2 Factor Authentication (2FA) in EpiSoft

2-Factor Authentication (2FA) is now available as a login option for all EpiSoft organisations.

All organisations (except organisations that wish to implement SAML authentication instead) will need to adopt this additional user authentication measure for added security no later than July 2023.

Regardless of the organisation's adoption state, all EpiSoft support staff access to any customer production environment is protected by 2FA.

Each organisation can choose to have 2FA enabled or not. The 2nd factor will be remembered for that user for that device and that browser for 30 days and then will ask you to enter the validator code again. Your users can tick 'remember me' so they don't have to be prompted for second factor at every login.

The user will be asked for the 2nd factor (code from app) again if:
1) they use a different device to access epi-me
2) 30 days have elapsed since their last 2FA check
3) they clear their browser cookies
4) they use a different browser (that is switch from Edge to Chrome)

Tip! Please ensure your users are aware they should never select 'remember me' on a shared computer or other device or a that is not secure / unique to them.


Before any organisation can implement 2FA, your organisation will need to confirm an implementation plan, and relay this plan to all end-users well ahead of implementation. All organisations must have the available support to assist your end-users in re-authenticating their EpiSoft accounts to ensure business continuity.

In preparation for switching on 2FA, please ensure you have completed the following checklist

1. All your users are using a modern supported browser (Chrome, Edge, Firefox) - We do not guarantee this function will work on IE11 (for which we are in the process of withdrawing support)

2. All your users have a Smartphone

3. All your users have downloaded an Authenticator App of your organisation's choosing

Important! EpiSoft recommends Google Authenticator or Microsoft Authenticator as these have been tested for compatibility with EpiSoft. However it does not mean you cannot use another authenticator app - it just isn't guaranteed to be supported.




If you are planning on implementing 2 factor authentication, please let us know via help@episoft.com.au so that we can schedule an implementation plan with you. We will need to stagger the roll out across different customers in order to provide dedicated assistance to you and your end users as it will be a login change to your end users.


Once you have completed the checklist and we have jointly agreed a date for implementation, we will switch this function on for you.

Once the functionality is enabled for your organisation or community, all existing users will be prompted at their next login to scan the QR code to obtain a validator code to their authenticator app.

All new EpiSoft users will be sent a Registration email (from mp-reply@episoft.com.au) that contains a their Username, plus a link to finalise their password and 2FA credentials.

Once the link from the email has been clicked, users will confirm their password, as well as their two security questions and answered which are essential when retrieving forgotten passwords.

Users will then be displayed the page below, where they will be required to complete the final step of the 2FA process.

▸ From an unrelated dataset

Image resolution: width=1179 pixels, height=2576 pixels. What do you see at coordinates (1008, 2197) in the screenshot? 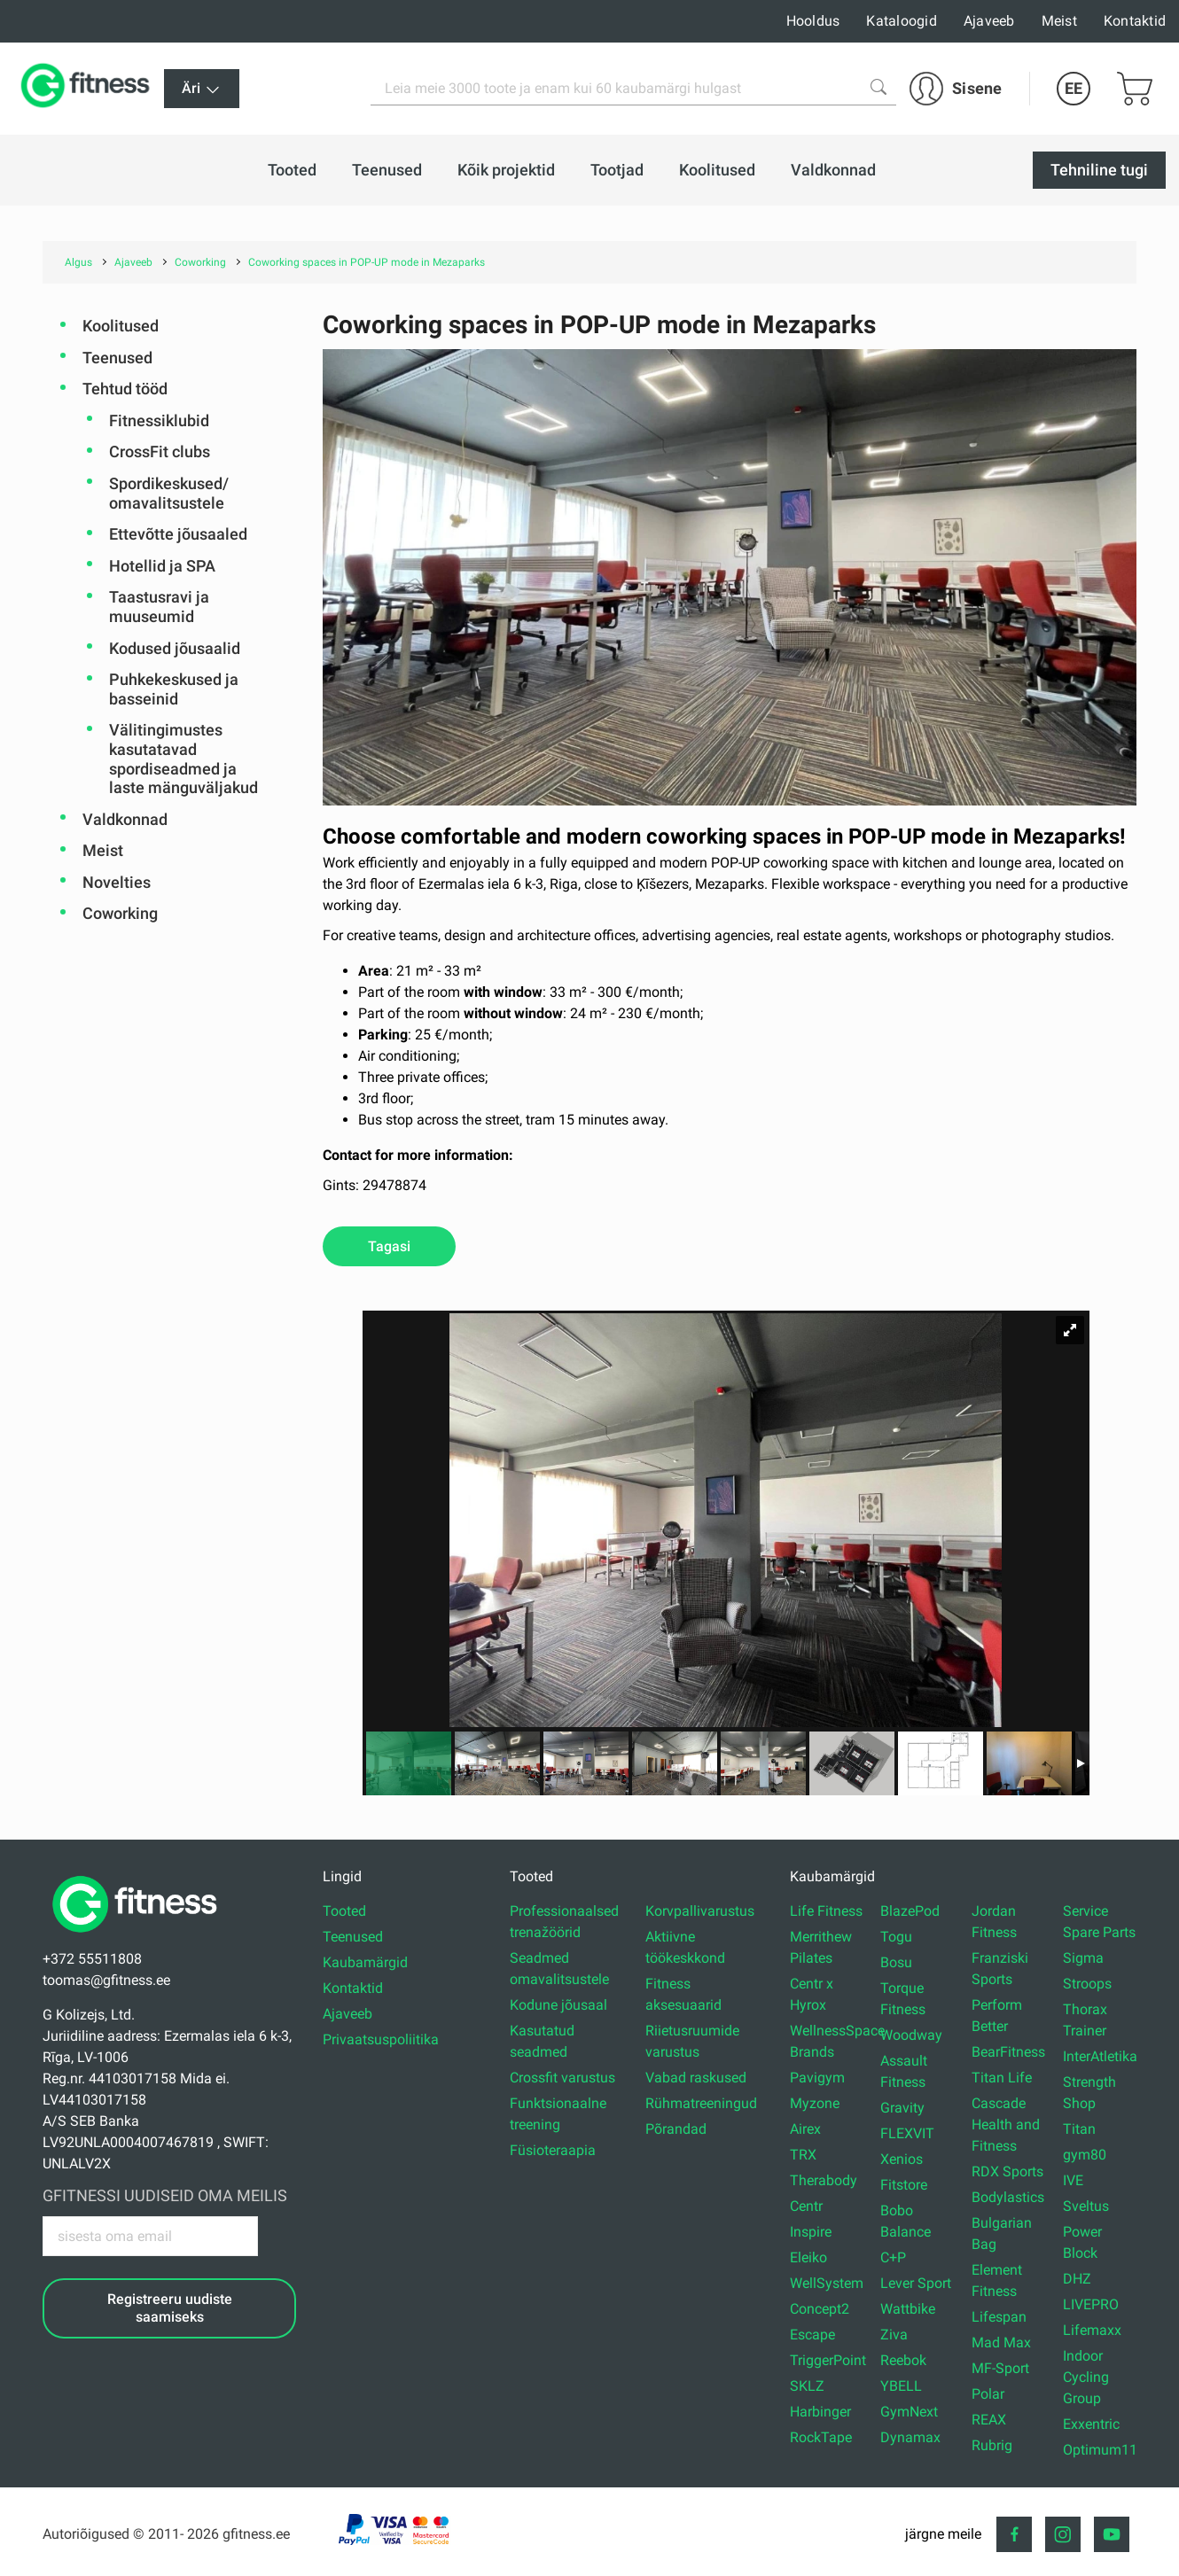 I see `Bodylastics` at bounding box center [1008, 2197].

The QR code scan should take you to your Authenticator App to complete the setup. However if it does not automatically do this, open your Authenticator App, there should be a little PLUS + sign in the bottom right. If you click this you will get option to scan the QR code from within the app.

If you have multiple login accounts to EpiSoft, you may need to do this. You can store 2 factor validator codes for all your different user names in the same app.

What to do if you get a new phone

If you get a new phone after implementing 2 factor, once the Authenticator app is installed on their new device, you will need contact your local EpiSoft administrator (not EpiSoft) who can reset your account to 'not configured for 2FA' to be resent the QR code.

System administrators - before removing a 2FA configured account by editing the user and hitting the button, please use the challenge questions and answers to verify the end user identity if you are not familiar with the end user.

Please ensure you follow the app instruction steps to remove the login token from your old phone.